DETAILED ACTION
Notice of Pre-AIA  or AIA  Status
The present application, filed on or after March 16, 2013, is being examined under the first inventor to file provisions of the AIA .
Status of Claims
Claims 1-5, 8-13, 15-18, and 20 are pending in this application.
Claims 6, 7, 14 and 19 are canceled.
Response to Arguments
Regarding Rejection under 35 U.S.C. 102 and 103 
Applicant’s arguments with respect to claims 1-20 have been considered but are moot because the arguments do not apply to any of the references being used in the current rejection.
Claim Rejections - 35 USC § 103
In the event the determination of the status of the application as subject to AIA  35 U.S.C. 102 and 103 (or as subject to pre-AIA  35 U.S.C. 102 and 103) is incorrect, any correction of the statutory basis for the rejection will not be considered a new ground of rejection if the prior art relied upon, and the rationale supporting the rejection, would be the same under either status.  

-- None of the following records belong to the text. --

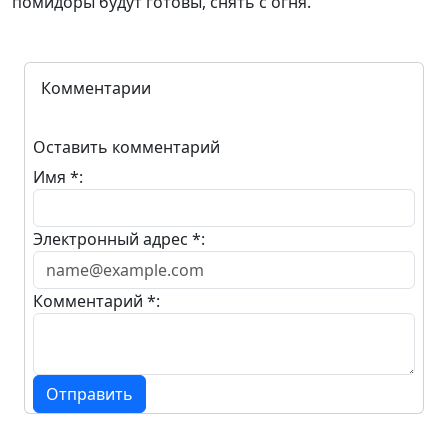
помидоры будут готовы, снять с огня.
Комментарии
Оставить комментарий
Имя *:
Электронный адрес *:
Комментарий *:
Отправить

The following is a quotation of 35 U.S.C. 103 which forms the basis for all obviousness rejections set forth in this Office action:
A patent for a claimed invention may not be obtained, notwithstanding that the claimed invention is not identically disclosed as set forth in section 102, if the differences between the claimed invention and the prior art are such that the claimed invention as a whole would have been obvious before the effective filing date of the claimed invention to a person having ordinary skill in the art to which the claimed invention pertains. Patentability shall not be negated by the manner in which the invention was made.

The text of those sections of Title 35, U.S. Code not included in this action can be found in a prior Office action.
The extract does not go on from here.